▸ LISTED RECORDS:
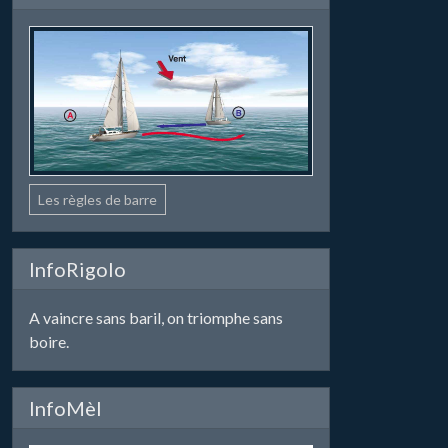
Les règles de barre
InfoRigolo
A vaincre sans baril, on triomphe sans
boire.
InfoMèl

▸ ABOUT THIS EXERCISE:
Copy every record verbatim while leaving each picture out.

▸ ANSWER TO THIS TASK:
Les règles de barre
InfoRigolo
A vaincre sans baril, on triomphe sans
boire.
InfoMèl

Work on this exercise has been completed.